American Association of Individual Investors (AAII)
Equity Allocations, Deviation versus 21-Year Mean
chart courtesy of Fusion Analytics
Here’s my partner, Kevin Lane:
“As seen above in the chart above individual investor allocations to equities has only recently moved back above its 21 year mean allocation of 60%. The massive under allocation to equities in late 2008 into the 2009 low was one of the major reasons we became so bullish on stocks since it suggested that selling was washed out of the market and that massive liquidity (aka – buying power) was built up ready to buy back into stocks.

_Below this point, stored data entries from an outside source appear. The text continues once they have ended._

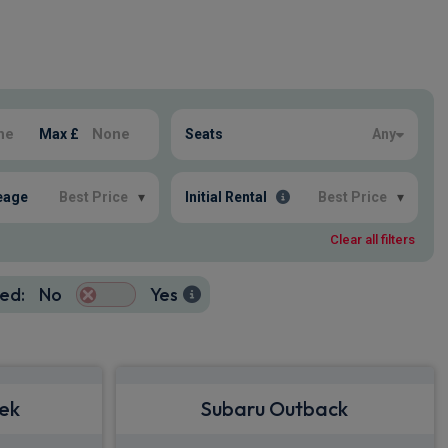
Max £
Seats
Any
eage
Best Price
▾
Initial Rental
Best Price
▾
Clear all filters
ed:
No
Yes
rek
Subaru Outback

That said we have seen assets rotate back to equities over the last 10 months and the market, being a liquidity driven animal, has responded accordingly. Currently investors have only a slight overweight to equities at 4.00 % above the 21-year mean or stated another way investors are now 64.00 % allocated to equities versus the 21-year mean of 60.00 %.
This is one reason why we continue to believe that after a bit of a correction stocks can move higher as investor liquidity is still not tapped out yet.
While not as ample as near the lows buying power still remains adequate to power/move stocks higher and keep corrections fairly well contained.
UPDATE: As the title suggests, this is a Sentiment Review. It is based on a survey that AAII does, and we track changes as the oscillate around a historical mean.
There are two things to understand about this: When it reaches an extreme, it is a warning of an impending reversal; Second,it generally trends from one extreme towards the other.